There was a moment's silence.

"Crushing on a teacher, Miss Granger?" Snape asked. "Should I be flattered?"

The girl's shoulders slumped and she studied the floor. There was a faded red, black and cream carpet overlaying the wood. It must have been magnificent once. She wanted to crawl underneath and hide for a decade.

"The same dream every night for three weeks?" The headmaster's voice was sharp.

She licked her lips nervously.

"Not exactly. It always ends at the same point, I'm watching the dirt being shovelled over his coffin, but it keeps getting longer because – because – it feels like every night I step in a bit earlier and see a bit more."

She glanced at the still, dark figure in the corner. He seemed to have run out of insults. That was strange. Strange and a bit creepy.

"Last night, I watched boots kicking – kicking the body over." She sniffed and dashed her hand across her eyes. "And I always hear his voice telling me I could have saved him." She sniffed again. "I did think it might be a Destiny-Link."

Dumbledore stroked his long silver beard.
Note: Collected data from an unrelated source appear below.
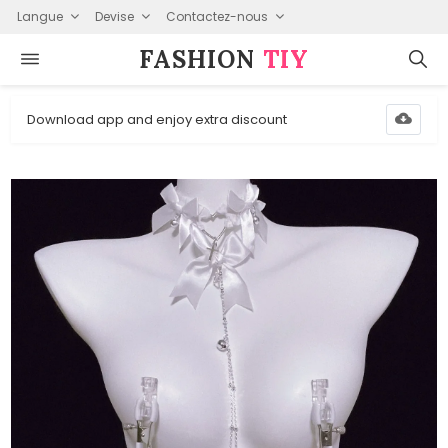
Langue
Devise
Contactez-nous
FASHION⁠
TIY
Download app and enjoy extra discount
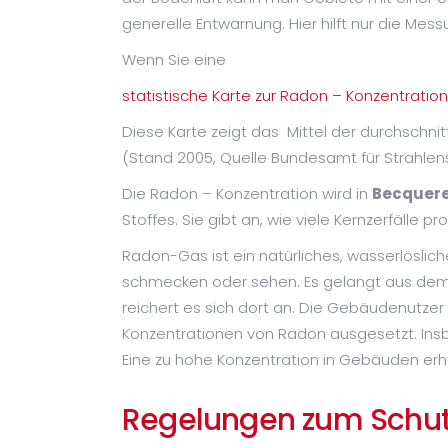
generelle Entwarnung. Hier hilft nur die Mes
Wenn Sie eine
statistische Karte zur Radon – Konzentratio
Diese Karte zeigt das Mittel der durchschnit
(Stand 2005, Quelle Bundesamt für Strahlen
Die Radon – Konzentration wird in
Becquere
Stoffes. Sie gibt an, wie viele Kernzerfälle p
Radon-Gas ist ein natürliches, wasserlöslich
schmecken oder sehen. Es gelangt aus dem Erd
reichert es sich dort an. Die Gebäudenutze
Konzentrationen von Radon ausgesetzt. Insbe
Eine zu hohe Konzentration in Gebäuden erh
Regelungen zum Schut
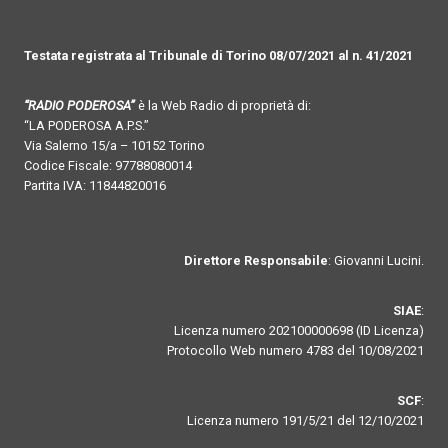
Testata registrata al Tribunale di Torino 08/07/2021 al n. 41/2021
“RADIO PODEROSA”
è la Web Radio di proprietà di:
“LA PODEROSA A.P.S.”
Via Salerno 15/a – 10152 Torino
Codice Fiscale: 97788080014
Partita IVA: 11844820016
Direttore Responsabile
: Giovanni Lucini.
SIAE
:
Licenza numero 202100000698 (ID Licenza)
Protocollo Web numero 4783 del 10/08/2021
SCF
:
Licenza numero 191/5/21 del 12/10/2021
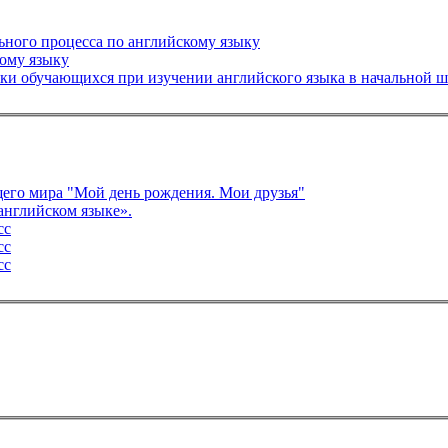
ного процесса по английскому языку
ому языку
ки обучающихся при изучении английского языка в начальной ш
его мира "Мой день рождения. Мои друзья"
Презентация «Путешествие по странам, где говорят на английском языке».
сс
сс
сс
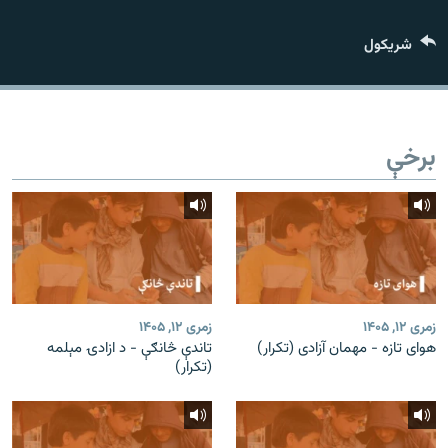
اړیکه
شريکول
دري پاڼه
Azadi English
برخې
راسره ملګري شئ
د ازادې اروپا/ ازادي راډيو ټولې پاڼې
زمری ۱۲, ۱۴۰۵
زمری ۱۲, ۱۴۰۵
هوای تازه - مهمان آزادی (تکرار)
تاندې څانګې - د ازادۍ مېلمه
(تکرار)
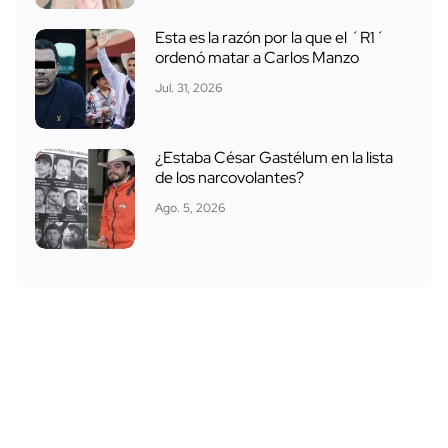
Esta es la razón por la que el ´R1´
ordenó matar a Carlos Manzo
Jul. 31, 2026
¿Estaba César Gastélum en la lista
de los narcovolantes?
Ago. 5, 2026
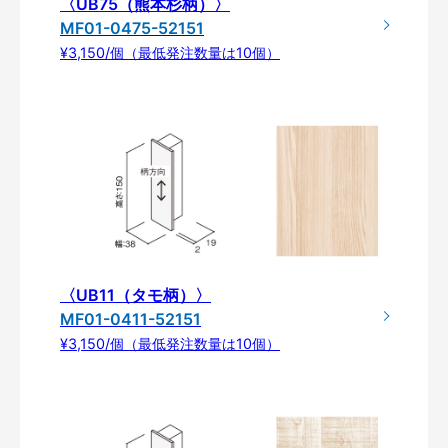
〈UB75（熊本杉柄）〉
MF01-0475-52151
¥3,150/個（最低発注数量は10個）
〈UB11（タモ柄）〉
MF01-0411-52151
¥3,150/個（最低発注数量は10個）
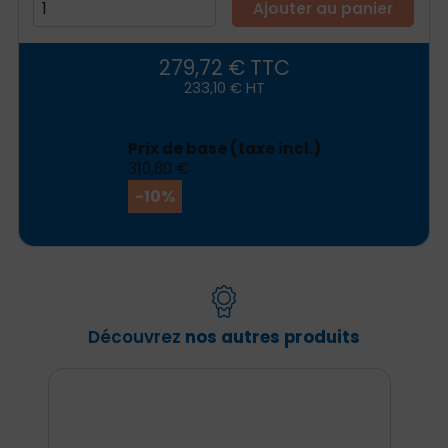
Ajouter au panier
279,72 € TTC
233,10 € HT
Prix ​​de base (taxe incl.)
310,80 €
-10%
Découvrez
nos autres produits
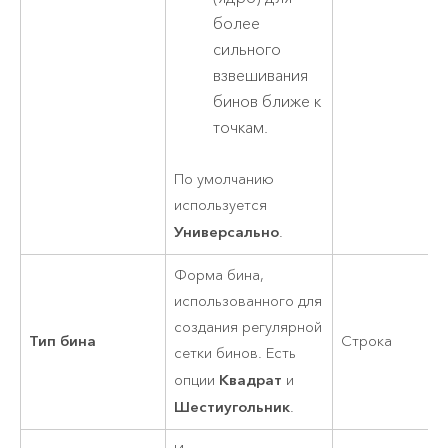
более
сильного
взвешивания
бинов ближе к
точкам.
По умолчанию
используется
Универсально
.
Форма бина,
использованного для
создания регулярной
Тип бина
Строка
сетки бинов. Есть
Квадрат
опции
и
Шестиугольник
.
His wrinkles were deeper and more drooping than Hermione had ever seen them as he too watched that motionless, waiting shadow.

"It does sound very like it," he agreed, "but then Professor Snape would have been dreaming it too."
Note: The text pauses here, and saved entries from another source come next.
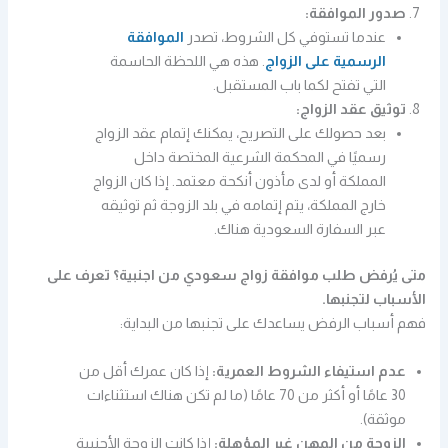
صدور الموافقة:
عندما تستوفي كل الشروط، تصدر
الموافقة
الرسمية على الزواج
. هذه هي اللحظة الحاسمة
التي تفتح لكما باب المستقبل.
توثيق عقد الزواج:
بعد حصولك على التصريح، يمكنك إتمام عقد الزواج
رسميًا في المحكمة الشرعية المختصة داخل
المملكة أو لدى مأذون أنكحة معتمد. إذا كان الزواج
خارج المملكة، يتم إتمامه في بلد الزوجة ثم توثيقه
عبر السفارة السعودية هناك.
متى يُرفض طلب موافقة زواج سعودي من اجنبية؟ تعرف على
الأسباب لتجنبها.
فهم أسباب الرفض يساعدك على تجنبها من البداية:
عدم استيفاء الشروط العمرية:
إذا كان عمرك أقل من
30 عامًا أو أكثر من 70 عامًا (ما لم تكن هناك استثناءات
موثقة).
الزوجة من المهن غير المؤهلة:
إذا كانت الزوجة الأجنبية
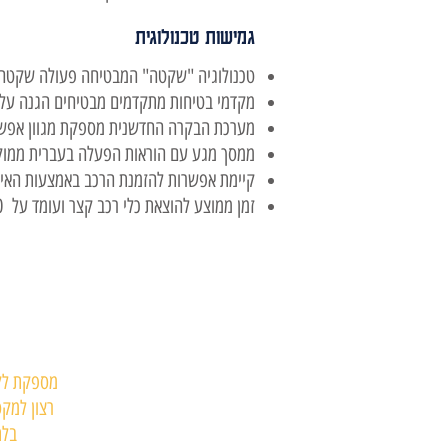
גמישות טכנולוגית
טכנולוגיה "שקטה" המבטיחה פעולה שקטה 
מקדמי בטיחות מתקדמים מבטיחים הגנה על
מערכת הבקרה החדשנית מספקת מגוון אפשר
ממסך מגע עם הוראות הפעלה בעברית ממוק
קיימת אפשרות להזמנת הרכב באמצעות האינט
זמן ממוצע להוצאת כלי רכב קצר ועומד על 90 שניות בלבד
מספקת לקב
רצון למקס
בלת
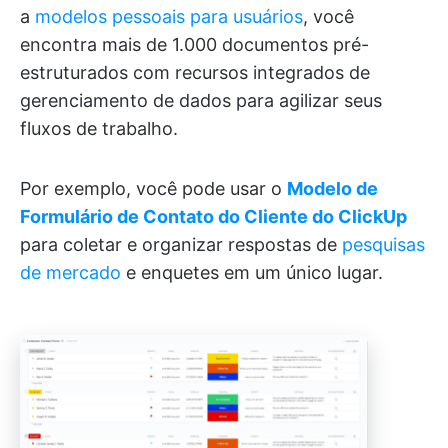
a
modelos pessoais para usuários
, você
encontra mais de 1.000 documentos pré-
estruturados com recursos integrados de
gerenciamento de dados para agilizar seus
fluxos de trabalho.
Por exemplo, você pode usar o
Modelo de
Formulário de Contato do Cliente do ClickUp
para coletar e organizar respostas de
pesquisas
de mercado
e enquetes em um único lugar.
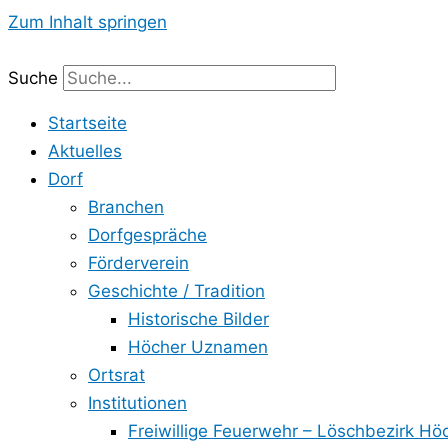
Zum Inhalt springen
Suche
Startseite
Aktuelles
Dorf
Branchen
Dorfgespräche
Förderverein
Geschichte / Tradition
Historische Bilder
Höcher Uznamen
Ortsrat
Institutionen
Freiwillige Feuerwehr – Löschbezirk Hö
Hermione caught her breath. That was it, of course; the important thing she'd forgotten. It was so obvious now.

"Severus?" the headmaster added. "Perhaps you have something to tell me?"

There was a long silence. Finally, Professor Snape inclined his head.

A/N Dumbledore prefers lemon drops in canon, but he is at the least aware of Muggle sweets so I decided to write him a different snack.

Unfogging the Future, by Cassandra Vablatsky, was their third year Divination text. Destiny-Link dreams are not canon.